Genomic Surveillance with GISAID and Nextstrain

On 11 November 2021, a routine sequencing run at the Network for Genomics Surveillance in South Africa generated a SARS-CoV-2 genome with an unusual cluster of mutations on the spike protein. Within hours the sequence was uploaded to GISAID. Within days, scientists in Botswana, Hong Kong, and Israel had matched it to similar sequences. On 24 November, South Africa formally notified WHO. Two days after that, the variant got a Greek letter: Omicron. From sequencing to global designation took 13 days. Without genomic surveillance and an open data-sharing platform, that timeline would have been measured in months.

Genomic surveillance has become one of the most consequential tools in modern outbreak response. It lets scientists watch pathogens evolve in near real time, identify variants of concern before they dominate, track origin and spread, and design countermeasures targeted at the actual circulating strain. Two pieces of infrastructure carry most of this work: GISAID, the global database where most SARS-CoV-2 and influenza sequences live, and Nextstrain, the open-source platform that visualizes how those sequences relate. This post is part of pandemic preparedness 101, focused on how to read what these systems show.

Key Takeaways

Genomic surveillance is the systematic sequencing of pathogen genomes to track evolution, identify variants, and trace transmission chains in real time.
GISAID hosts more than 17 million SARS-CoV-2 sequences and millions of influenza sequences contributed by labs in over 200 countries. It is the de facto global pathogen database.
Nextstrain is an open-source platform that pulls public sequence data and visualizes evolutionary trees, geographic spread, and variant frequencies in interactive dashboards.
The infrastructure detected Omicron 13 days after the first sample, allowed identification of mpox clade Ib in 2024 within weeks of clustering, and tracked H5N1 from waterfowl into US dairy cattle within months.
Surveillance gaps remain large in low-income countries, in animal sequences, and in pathogens other than SARS-CoV-2 and flu. Closing these gaps is the most cited under-resourced area in pandemic preparedness.

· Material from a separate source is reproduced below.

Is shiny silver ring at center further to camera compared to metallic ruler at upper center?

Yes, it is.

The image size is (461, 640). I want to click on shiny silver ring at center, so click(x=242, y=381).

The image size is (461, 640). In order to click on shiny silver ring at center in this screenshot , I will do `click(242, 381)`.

What is genomic surveillance?

Genomic surveillance is the practice of sequencing the complete or partial genomes of pathogens collected through clinical, environmental, or animal samples, and analyzing those sequences for what they reveal about the pathogen population: variants, lineages, transmission chains, and emerging mutations of concern. The data are most useful when they are timely (sequenced within days of sample collection), well-annotated (linked to date, location, and metadata), and openly shared.

The concept is older than COVID-19 but the scale changed dramatically with the pandemic. Pre-2020, sequence-based outbreak investigations were retrospective. Most labs sequenced fewer than 100 samples a year. By 2022, the United Kingdom alone was sequencing more than 30,000 SARS-CoV-2 samples a week. The infrastructure built during COVID-19 is now being extended to influenza, mpox, RSV, and other priority pathogens, though investment has dropped substantially since 2023.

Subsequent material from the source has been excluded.